Zhiwen Fan, Panwang Pan, Peihao Wang, Yifan Jiang, Dejia Xu, Zhangyang Wang

Published: 2024, Last Modified: 26 Sept 2025CVPR Workshops 2024EveryoneRevisionsBibTeXCC BY-SA 4.0

Abstract: Despite the significant progress in six degrees-of-freedom (6DoF) object pose estimation, existing methods have limited applicability in real-world scenarios involving embodied agents and downstream 3D vision tasks. These limitations mainly come from the necessity of 3D models, closed- category detection, and a large number of densely annotated support views. To mitigate this issue, we propose a general paradigm for object pose estimation, called Promptable Object Pose Estimation (POPE). The proposed approach POPE enables zero-shot 6DoF object pose estimation for any target object in any scene, while only a single reference is adopted as the support view. To achieve this, POPE leverages the power of the pre-trained large-scale 2D foundation model, employs a framework with hierarchical feature representation and 3D geometry principles.
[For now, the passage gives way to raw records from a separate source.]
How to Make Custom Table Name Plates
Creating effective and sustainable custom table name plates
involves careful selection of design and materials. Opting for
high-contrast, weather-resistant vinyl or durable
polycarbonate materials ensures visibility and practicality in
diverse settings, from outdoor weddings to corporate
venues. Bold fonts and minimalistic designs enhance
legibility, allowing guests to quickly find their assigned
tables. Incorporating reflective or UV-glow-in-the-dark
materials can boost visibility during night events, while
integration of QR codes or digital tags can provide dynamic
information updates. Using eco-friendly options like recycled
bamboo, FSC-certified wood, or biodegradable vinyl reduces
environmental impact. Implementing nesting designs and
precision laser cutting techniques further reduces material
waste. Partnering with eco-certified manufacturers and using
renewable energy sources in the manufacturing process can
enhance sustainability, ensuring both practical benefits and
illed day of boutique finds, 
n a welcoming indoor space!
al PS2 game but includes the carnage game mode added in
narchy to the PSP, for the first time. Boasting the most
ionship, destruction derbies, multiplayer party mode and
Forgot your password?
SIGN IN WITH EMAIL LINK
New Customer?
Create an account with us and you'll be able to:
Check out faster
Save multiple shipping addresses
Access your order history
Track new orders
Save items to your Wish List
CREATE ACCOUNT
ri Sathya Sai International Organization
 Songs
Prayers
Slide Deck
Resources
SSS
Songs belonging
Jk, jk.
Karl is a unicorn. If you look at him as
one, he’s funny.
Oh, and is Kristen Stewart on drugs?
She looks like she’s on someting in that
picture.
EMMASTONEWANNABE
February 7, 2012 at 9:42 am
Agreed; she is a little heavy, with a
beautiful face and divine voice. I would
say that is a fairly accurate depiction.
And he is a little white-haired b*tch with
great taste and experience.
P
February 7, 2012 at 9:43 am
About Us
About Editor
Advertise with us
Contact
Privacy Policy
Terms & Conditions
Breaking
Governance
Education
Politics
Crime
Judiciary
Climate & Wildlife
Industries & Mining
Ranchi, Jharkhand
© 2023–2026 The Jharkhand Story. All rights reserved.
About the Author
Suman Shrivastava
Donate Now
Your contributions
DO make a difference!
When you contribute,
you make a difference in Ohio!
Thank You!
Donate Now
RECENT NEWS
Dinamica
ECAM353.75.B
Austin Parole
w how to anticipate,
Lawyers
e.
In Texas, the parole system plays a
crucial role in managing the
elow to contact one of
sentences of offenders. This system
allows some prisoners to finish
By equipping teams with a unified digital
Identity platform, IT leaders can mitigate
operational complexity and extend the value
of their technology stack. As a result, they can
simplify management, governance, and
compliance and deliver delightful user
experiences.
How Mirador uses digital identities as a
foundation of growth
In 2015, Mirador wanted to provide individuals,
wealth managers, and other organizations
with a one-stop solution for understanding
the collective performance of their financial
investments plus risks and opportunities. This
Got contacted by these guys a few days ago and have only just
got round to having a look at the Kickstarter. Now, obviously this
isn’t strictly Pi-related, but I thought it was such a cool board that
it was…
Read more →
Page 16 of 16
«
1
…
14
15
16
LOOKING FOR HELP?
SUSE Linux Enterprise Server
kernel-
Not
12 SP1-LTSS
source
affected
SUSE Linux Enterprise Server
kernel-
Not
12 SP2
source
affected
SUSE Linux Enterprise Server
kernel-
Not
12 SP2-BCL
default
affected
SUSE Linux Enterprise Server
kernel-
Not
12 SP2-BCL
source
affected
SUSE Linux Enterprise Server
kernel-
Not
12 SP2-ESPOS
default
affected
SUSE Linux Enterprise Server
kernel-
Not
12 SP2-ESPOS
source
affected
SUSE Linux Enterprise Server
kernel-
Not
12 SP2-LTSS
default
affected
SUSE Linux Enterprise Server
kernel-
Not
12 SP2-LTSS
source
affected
Moreover, it estimates the relative camera pose between object prompts and the target object in new views, enabling both two-view and multiview 6DoF pose estimation tasks. Comprehensive experimental results demonstrate that POPE exhibits unrivaled robust performance in zero-shot settings, by achieving a significant reduction in the averaged Median Pose Error by 52.38% and 50.47% on the LINEMOD [22] and OnePose [54] datasets, respectively. We also conduct more challenging testings in causally captured images (see Figure 1), which further demonstrates the robustness of POPE.